The great encouragement of the chapter comes at the end considers the implications of the Spirit's great work of uniting us to Christ and the centrality of Jesus to every aspect of our salvation.
First, Ferguson quotes John Calvin, challenging us to honor the Spirit's work by finding everything we need in Jesus Christ:
We see that our salvation and all its parts are comprehended in Christ. We should therefore take care not to derive the least portion of it from anywhere else. If we seek salvation, we are taught by the very name of Jesus that it is ‘of him’ (1 Cor. 1:30). If we seek any other gifts of the Spirit, they will be found in his anointing. If we seek strength, it lies in his dominion; if purity, in his conception; if gentleness, it appears in his birth...If we seek redemption, it lies in his passion; if acquittal, in his condemnation; if remission of the curse, in his cross (Gal. 3:13); if satisfaction, in his sacrifice; if purification, in his blood; if reconciliation, in his descent into hell; if mortification of the flesh, in his tomb; if newness of life, in his resurrection...In short, since rich store of every kind of good abounds in him, let us drink our fill from this fountain and from no other.

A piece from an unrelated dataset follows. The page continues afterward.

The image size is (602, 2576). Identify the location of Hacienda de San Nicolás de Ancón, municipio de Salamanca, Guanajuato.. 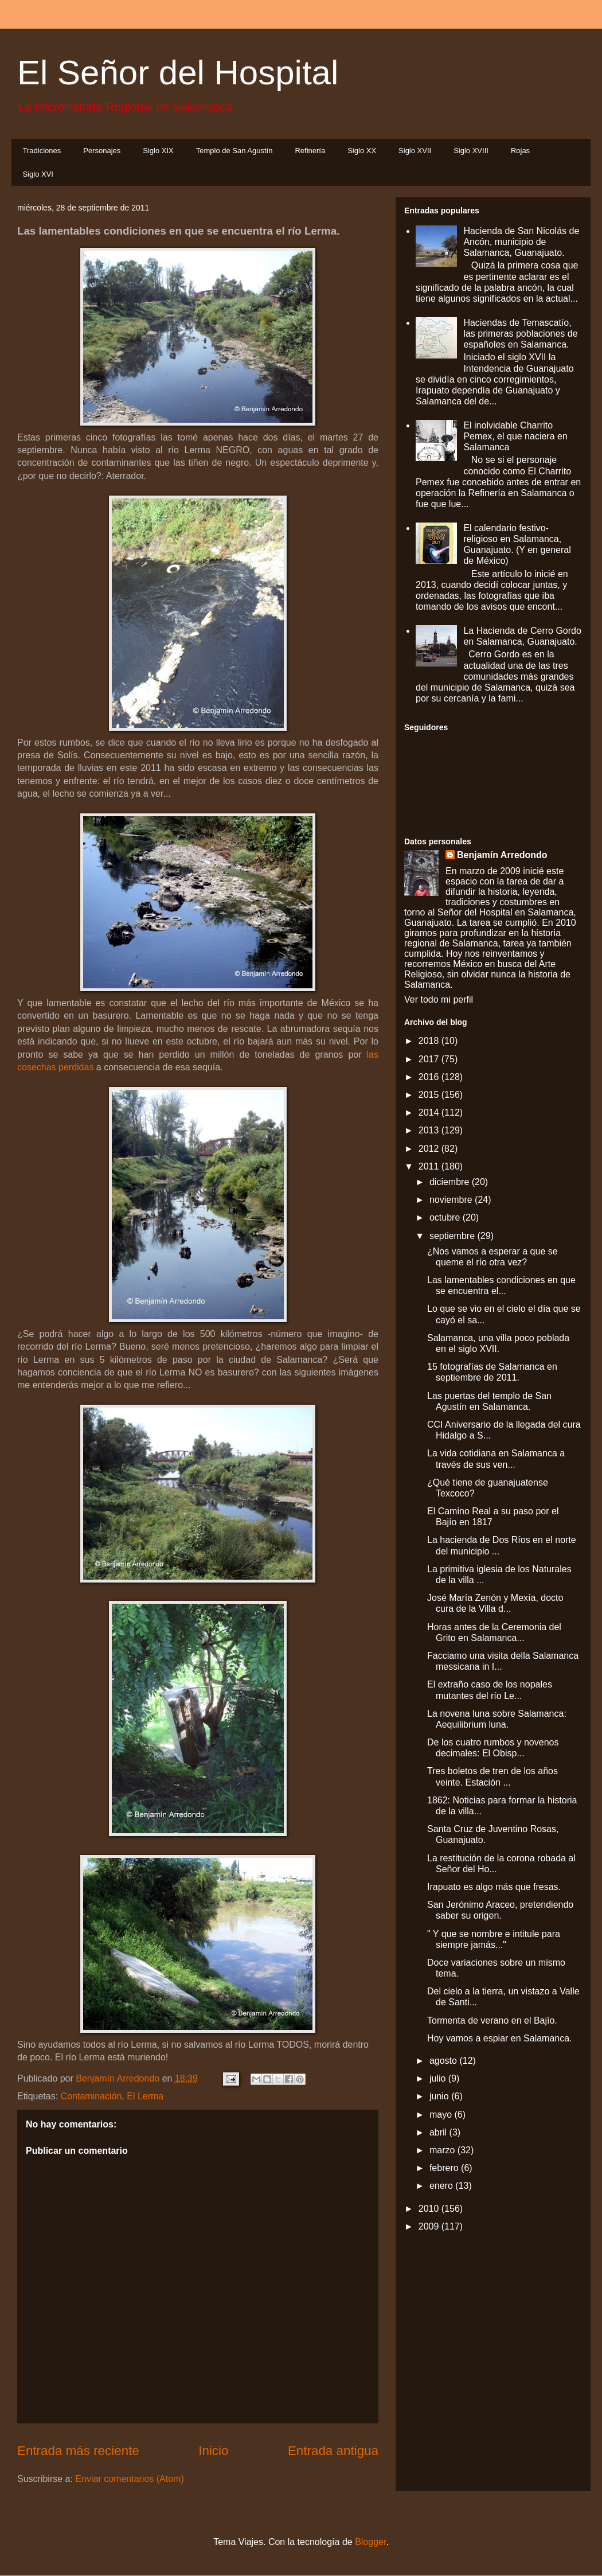 (521, 242).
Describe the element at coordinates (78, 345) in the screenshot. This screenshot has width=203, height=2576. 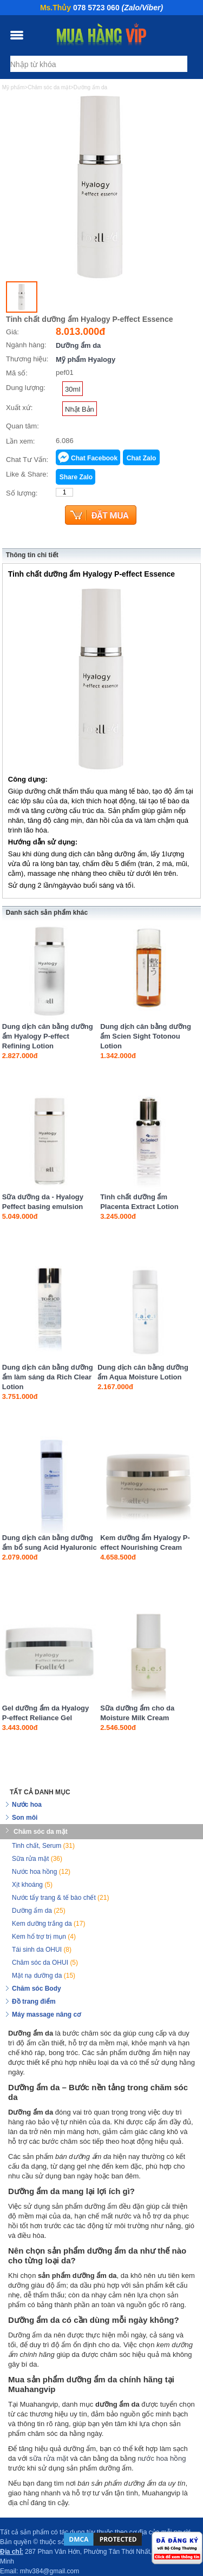 I see `Dưỡng ẩm da` at that location.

Second, he reminds us that our Spirit-wrought union with Christ is now the defining feature of our lives and means that though "we continue to be influened by our past life, 'in the flesh', it is no longer the dominating influence of our present experience. We are no longer in the flesh but in the Spirit (Rom. 8:9)."
Third, Ferguson reminds us that "union with Christ by the Spirit is grounded in his union with us in our humanity." In other words, Jesus became flesh in order to become the firstborn of a saved humanity. Therefore, the Spirit's work of uniting us to Christ is equally a work of returning and restoring to us full humanity.
God is teaching me to not only be increasingly captured by the gospel but increasingly grateful for the work of the Holy Spirit who brings Jesus to me and me to Jesus. What a great God we have!